Sat May 03, 2003 1:45 am

First of all I'd like to say that I don't want to put anybody down in a personal way. Since most of us don't know any of the musicians personally this meant to be simply about the music, not the human being.

My "award" for the worst musician with Elvis goes to Duke Bardwell. It's as simple as this. Bardwell is the only musician that worked with Elvis and never really seemed to fit into the band IMO. His dreadful playing prevents me from listening to many of Elvis' 1974 and early 1975 concerts more than I probably would with Jerry Scheff playing. I think his playing is awful and sometimes I've got the impression that he simply couldn't follow the "concept" of an Elvis show that simply existed of improvisation and watching and following Elvis. Larry Londin is another case but at least he was a cool drummer somehow. What do you think?

Some of finest musicians with Elvis IMO were the members of the so-called "Nashville A-team" in the 1960: Hank Garland, Boots Randolph, Floyd Cramer, also of course Scotty Moore, DJ Fontana, The Jordanaires. Other great musicians include Hal Blaine - the most "successful" drummer in rock history that has played on 40 #1 hits and another 150 top ten hits - Billy Strange, Al Casey, almost the whole Band that played with Bob Dylan during the mid-sixties and of course "Alabama Wild Man" Jerry Reed who provided some of the best guitar picking on any of Elvis' 60ies' records.

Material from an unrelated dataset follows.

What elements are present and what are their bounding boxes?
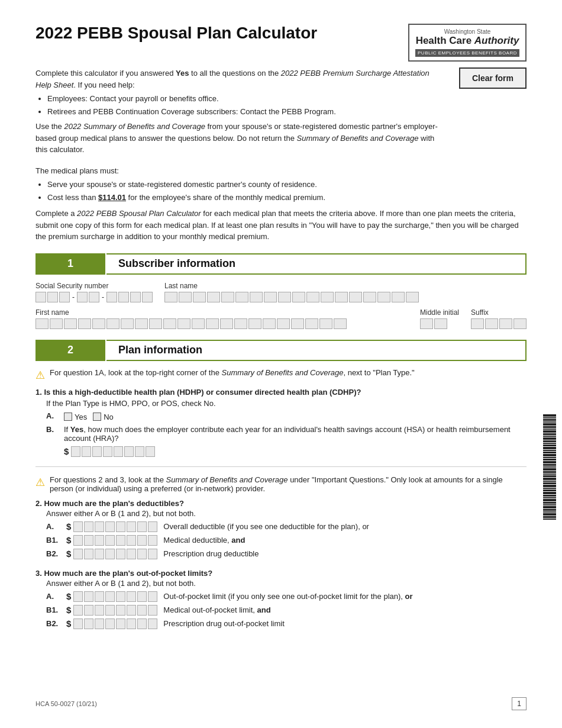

Also, his 1970ies' TCB band was outstanding feat. names like JD Sumner And The Stamps, the wonderful and soulful Sweet Inspirations, "technicians" like Ron Tutt and great session players like Jerry Scheff and of course "guitar hero's guitar hero" James Burton.

The latter wins the award for the "best musician" who's worked with Elvis IMO. Not only is his playing outstanding (I would easily put him in a list of the 10 best guitar players of all time), he was also a great band leader who provided a range of skills that made him able to play ANYTHING Elvis wanted him to play. Most of Elvis' records of the 70ies wouldn't have the sound they have without JB on lead guitar. Putting Elvis live band together in 1969 also makes him one of the most important musician in his career next to people like Scotty Moore and Bill Black.

Sat May 03, 2003 3:33 am

Wasn't Duke in charge of the bass at the Memphis 20-3-74 concert? He isn't that bad in my opinion. Elvis didn't seem to pleased with his performance, I must admit. Although it depended on the show. Sometimes Elvis seemed disgusted by him, sometimes it doesn't seem to bother him. He is a limited but solid player in my opinion, and no great improviser.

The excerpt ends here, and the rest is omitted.